Office of the Privacy Commissioner of Canada Contributions Program 2023-24 Benchmarking Differential Privacy and Existing Anonymization or Deidentification Guidance (July 2023 - March 2024, jointly with Teresa Scassa). See the program announcement.

Government and private industry, including official statistics organizations or health institutions, collect information from individuals and publish aggregate data to serve the public interest. Organizations have long collected information under a promise of confidentiality, on the understanding that the information provided will be used for statistical purposes only and that the release and sharing of information will prevent information from being traced back to a specific individual. Differential privacy provides a means of limiting the information that is released so that an individual’s contribution remains hidden from a statistical release of a single query (or a small number of queries). Recently there has been a significant push to establish differential privacy as a standard in emerging AI technologies. Though the technique is starting to be widely used by tech companies and government agencies, there are challenges that must be overcome before we can see a full adoption of this technology when it comes to deidentification and anonymization. This project will aid in developing a framework necessary to implement differential privacy in practice, as well as help form a decision-making protocol in terms of other privacy technologies and current guidance.
- Final report prepared together with students Heidi Barriault and Patrick Fogaing Koumao.
- Presentation for the Government of Manitoba.
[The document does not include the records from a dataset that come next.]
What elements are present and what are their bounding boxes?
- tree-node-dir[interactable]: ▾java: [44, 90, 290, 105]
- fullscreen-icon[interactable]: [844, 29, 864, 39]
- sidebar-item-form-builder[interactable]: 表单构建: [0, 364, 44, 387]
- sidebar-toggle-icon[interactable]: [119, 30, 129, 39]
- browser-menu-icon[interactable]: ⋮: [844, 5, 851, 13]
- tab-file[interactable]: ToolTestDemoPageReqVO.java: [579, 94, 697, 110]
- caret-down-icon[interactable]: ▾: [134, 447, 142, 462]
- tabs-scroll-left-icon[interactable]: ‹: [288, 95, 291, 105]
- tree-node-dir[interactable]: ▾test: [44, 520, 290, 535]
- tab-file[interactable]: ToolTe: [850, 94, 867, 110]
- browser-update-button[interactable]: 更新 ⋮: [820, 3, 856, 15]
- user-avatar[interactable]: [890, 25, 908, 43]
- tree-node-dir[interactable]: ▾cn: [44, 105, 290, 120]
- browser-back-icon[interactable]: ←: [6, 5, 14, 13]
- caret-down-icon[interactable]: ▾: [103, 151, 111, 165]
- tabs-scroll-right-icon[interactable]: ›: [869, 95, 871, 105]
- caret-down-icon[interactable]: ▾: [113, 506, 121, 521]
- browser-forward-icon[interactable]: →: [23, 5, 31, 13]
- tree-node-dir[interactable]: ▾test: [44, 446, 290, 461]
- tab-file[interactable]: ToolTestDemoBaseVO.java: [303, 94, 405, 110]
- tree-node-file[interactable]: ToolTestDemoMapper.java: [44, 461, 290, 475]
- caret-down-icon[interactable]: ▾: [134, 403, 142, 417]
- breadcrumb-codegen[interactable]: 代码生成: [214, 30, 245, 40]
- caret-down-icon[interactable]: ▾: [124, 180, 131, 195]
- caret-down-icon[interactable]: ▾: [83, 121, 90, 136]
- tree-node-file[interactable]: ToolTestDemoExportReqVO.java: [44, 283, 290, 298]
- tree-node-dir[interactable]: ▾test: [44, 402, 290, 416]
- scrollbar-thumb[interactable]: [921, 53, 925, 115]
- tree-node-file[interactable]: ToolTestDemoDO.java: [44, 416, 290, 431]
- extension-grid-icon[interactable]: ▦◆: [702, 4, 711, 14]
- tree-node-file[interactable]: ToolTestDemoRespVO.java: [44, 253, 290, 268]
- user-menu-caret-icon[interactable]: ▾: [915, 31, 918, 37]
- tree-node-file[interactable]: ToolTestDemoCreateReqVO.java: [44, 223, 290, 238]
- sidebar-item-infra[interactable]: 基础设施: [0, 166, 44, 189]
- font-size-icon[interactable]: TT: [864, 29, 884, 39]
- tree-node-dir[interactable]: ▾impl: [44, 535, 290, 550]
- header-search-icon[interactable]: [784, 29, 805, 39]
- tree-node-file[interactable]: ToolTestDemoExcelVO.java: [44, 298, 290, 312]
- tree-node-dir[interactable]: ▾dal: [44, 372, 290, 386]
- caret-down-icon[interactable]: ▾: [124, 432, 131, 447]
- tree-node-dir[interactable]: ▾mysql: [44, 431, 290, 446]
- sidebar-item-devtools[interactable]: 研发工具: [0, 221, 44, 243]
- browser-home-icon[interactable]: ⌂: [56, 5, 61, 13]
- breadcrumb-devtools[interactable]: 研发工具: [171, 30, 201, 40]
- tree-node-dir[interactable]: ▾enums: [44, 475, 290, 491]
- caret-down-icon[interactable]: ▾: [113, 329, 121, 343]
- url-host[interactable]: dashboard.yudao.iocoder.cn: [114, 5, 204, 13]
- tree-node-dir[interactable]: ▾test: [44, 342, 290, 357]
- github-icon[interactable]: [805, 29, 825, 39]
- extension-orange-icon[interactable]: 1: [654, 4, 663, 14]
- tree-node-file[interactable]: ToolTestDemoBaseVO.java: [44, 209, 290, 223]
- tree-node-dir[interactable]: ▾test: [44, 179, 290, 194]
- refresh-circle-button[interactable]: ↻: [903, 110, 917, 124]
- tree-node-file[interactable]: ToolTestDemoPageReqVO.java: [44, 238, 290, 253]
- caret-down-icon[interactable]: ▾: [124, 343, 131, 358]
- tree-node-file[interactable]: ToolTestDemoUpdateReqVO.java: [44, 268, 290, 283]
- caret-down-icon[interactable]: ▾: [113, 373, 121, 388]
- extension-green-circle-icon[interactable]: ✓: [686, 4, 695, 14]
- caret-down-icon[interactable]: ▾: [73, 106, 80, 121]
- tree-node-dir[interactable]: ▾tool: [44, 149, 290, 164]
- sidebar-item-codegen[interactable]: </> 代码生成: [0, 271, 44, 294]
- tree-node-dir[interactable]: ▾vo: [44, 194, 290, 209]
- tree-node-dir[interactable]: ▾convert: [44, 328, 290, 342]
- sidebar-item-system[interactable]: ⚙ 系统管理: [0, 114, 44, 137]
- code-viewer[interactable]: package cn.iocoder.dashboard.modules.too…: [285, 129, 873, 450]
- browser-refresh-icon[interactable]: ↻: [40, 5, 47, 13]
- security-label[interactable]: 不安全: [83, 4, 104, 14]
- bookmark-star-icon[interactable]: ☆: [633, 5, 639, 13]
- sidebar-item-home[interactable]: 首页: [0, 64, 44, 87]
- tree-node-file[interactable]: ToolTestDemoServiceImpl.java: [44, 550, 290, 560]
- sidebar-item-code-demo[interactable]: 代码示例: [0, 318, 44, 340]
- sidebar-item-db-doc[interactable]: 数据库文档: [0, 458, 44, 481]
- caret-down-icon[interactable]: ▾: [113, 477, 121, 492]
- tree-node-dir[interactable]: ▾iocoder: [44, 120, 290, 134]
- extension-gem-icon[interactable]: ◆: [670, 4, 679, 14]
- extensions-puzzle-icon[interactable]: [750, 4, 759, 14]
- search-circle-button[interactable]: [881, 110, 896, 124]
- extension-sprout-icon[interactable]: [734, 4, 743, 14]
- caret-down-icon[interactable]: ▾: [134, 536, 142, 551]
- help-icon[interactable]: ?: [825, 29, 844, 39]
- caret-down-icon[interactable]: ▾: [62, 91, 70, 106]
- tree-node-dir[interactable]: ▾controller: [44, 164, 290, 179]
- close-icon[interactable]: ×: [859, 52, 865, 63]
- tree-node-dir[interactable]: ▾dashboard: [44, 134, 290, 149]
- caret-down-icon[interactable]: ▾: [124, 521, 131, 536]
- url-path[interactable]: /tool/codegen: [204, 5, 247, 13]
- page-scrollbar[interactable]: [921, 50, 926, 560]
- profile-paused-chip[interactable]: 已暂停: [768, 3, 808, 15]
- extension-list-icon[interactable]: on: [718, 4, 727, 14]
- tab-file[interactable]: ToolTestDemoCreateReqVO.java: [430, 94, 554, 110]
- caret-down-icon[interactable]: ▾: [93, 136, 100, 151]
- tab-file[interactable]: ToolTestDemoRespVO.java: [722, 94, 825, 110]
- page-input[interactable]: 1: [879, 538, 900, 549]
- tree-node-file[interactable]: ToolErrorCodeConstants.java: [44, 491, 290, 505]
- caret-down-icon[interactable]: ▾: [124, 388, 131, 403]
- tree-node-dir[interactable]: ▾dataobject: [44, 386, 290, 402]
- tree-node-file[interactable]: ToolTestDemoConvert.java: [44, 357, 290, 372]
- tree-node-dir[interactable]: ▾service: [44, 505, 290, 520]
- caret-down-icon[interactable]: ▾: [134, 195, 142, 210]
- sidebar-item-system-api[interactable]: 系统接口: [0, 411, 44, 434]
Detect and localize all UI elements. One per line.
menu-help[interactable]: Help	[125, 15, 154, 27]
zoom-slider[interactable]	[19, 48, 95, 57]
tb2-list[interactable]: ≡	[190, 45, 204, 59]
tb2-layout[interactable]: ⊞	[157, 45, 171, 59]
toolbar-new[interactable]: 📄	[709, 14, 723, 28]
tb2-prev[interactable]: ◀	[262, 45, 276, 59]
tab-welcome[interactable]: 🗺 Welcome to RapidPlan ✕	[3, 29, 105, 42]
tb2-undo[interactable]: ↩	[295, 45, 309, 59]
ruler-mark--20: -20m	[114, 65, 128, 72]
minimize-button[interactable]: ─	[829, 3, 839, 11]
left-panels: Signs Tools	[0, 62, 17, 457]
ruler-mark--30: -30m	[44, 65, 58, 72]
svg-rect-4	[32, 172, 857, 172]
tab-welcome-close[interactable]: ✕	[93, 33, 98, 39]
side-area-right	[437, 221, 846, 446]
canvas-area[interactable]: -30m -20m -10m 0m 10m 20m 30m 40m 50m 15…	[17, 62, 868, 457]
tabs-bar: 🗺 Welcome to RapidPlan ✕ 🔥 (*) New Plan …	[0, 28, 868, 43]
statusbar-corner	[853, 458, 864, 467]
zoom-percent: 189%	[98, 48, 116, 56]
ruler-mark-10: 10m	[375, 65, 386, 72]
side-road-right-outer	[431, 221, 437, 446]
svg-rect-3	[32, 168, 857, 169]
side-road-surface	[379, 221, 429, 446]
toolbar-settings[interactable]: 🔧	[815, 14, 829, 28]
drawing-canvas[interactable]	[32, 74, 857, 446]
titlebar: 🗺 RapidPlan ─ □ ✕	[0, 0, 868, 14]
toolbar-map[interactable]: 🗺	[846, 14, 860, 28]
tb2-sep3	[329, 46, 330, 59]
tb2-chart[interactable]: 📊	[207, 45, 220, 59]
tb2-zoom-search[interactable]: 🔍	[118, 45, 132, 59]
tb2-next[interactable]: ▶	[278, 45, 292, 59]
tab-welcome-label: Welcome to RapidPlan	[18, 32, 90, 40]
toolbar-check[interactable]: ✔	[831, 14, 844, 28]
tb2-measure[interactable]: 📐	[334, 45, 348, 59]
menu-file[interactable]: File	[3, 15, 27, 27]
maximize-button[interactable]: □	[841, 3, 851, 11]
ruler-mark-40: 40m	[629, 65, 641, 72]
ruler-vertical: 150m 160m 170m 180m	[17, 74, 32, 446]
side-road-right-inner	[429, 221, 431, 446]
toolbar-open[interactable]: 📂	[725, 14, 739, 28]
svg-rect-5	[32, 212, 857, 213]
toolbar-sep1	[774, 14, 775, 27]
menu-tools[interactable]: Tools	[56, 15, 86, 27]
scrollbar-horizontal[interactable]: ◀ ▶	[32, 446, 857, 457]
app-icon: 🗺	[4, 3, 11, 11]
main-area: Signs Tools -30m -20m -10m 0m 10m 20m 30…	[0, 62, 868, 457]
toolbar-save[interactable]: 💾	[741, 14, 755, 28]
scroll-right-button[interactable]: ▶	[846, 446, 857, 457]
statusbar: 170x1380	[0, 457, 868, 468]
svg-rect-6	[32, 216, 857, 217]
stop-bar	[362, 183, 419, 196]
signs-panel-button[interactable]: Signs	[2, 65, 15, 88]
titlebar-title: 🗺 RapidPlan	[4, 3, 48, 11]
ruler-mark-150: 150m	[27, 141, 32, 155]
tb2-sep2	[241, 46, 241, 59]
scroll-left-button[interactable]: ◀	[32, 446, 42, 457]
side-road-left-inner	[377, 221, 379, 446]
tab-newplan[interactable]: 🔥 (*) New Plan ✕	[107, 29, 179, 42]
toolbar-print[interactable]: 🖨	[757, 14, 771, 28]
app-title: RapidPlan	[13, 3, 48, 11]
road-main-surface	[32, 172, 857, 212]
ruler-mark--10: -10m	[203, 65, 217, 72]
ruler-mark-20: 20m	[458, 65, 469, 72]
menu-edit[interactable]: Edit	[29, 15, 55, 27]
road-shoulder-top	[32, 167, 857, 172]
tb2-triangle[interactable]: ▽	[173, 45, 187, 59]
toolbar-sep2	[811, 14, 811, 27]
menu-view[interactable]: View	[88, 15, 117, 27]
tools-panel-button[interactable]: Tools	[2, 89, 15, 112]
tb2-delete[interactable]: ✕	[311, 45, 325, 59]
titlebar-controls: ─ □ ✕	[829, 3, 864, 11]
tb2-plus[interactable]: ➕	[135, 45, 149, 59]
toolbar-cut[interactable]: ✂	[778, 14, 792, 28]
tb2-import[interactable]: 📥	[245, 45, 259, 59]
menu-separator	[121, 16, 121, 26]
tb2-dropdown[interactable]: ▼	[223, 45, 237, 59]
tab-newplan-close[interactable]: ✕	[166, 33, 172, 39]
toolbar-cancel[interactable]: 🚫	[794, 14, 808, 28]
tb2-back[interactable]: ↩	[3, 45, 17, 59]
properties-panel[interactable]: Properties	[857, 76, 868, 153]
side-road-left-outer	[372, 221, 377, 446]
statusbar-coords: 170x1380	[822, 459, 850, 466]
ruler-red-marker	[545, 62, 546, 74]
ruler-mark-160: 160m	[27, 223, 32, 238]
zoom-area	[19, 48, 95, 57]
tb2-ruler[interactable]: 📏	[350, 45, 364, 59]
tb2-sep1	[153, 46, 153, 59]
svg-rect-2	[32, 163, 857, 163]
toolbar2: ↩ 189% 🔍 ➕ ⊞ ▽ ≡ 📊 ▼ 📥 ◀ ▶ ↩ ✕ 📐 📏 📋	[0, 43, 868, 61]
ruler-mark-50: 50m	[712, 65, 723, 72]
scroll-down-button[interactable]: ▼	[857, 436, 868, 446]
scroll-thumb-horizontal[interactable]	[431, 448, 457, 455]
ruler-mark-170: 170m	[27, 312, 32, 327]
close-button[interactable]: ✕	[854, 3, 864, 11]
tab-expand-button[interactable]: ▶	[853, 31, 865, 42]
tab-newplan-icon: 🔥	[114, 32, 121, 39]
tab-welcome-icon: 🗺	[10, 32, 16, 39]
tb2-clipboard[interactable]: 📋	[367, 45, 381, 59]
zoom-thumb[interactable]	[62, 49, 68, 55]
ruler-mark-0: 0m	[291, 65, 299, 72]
Office of the Privacy Commissioner of Canada Contributions Program 2024-25 Benchmarking large language models and privacy protection (July 2024 - March 2025, jointly with Teresa Scassa). See the program announcement
.

In the current digital age, the accelerated growth of data generated by individuals has fuelled advances in artificial intelligence (AI), particularly the development and deployment of large language models (LLMs). These sophisticated AI systems, capable of understanding, generating and interacting with human language in ways that mimic human thought processes, are becoming integral to applications ranging from personalized content creation to drug discovery. As these models become more deeply embedded in the daily functions of society, the need to protect individual privacy within these systems is crucial. The rapid development of LLMs and the pace at which these tools are evolving present a significant challenge in defining current and practical guidelines that can effectively address the use and deployment of these systems. Given the unique capabilities and risks associated with LLMs, there is a growing need to establish robust privacy standards specifically tailored to these technologies. This project will provide a practical introduction to LLMs and will explore privacy challenges for legal and policy experts and the role of privacy-enhancing technologies. Researchers will survey legal, policy and technical experts, as well as civil society groups to explore the benefits and opportunities of these technologies. They will also provide recommendations and public education materials.
- Students: Heidi Barriault, Bartosz Glowacki, Chang Qu, Yuma Wu.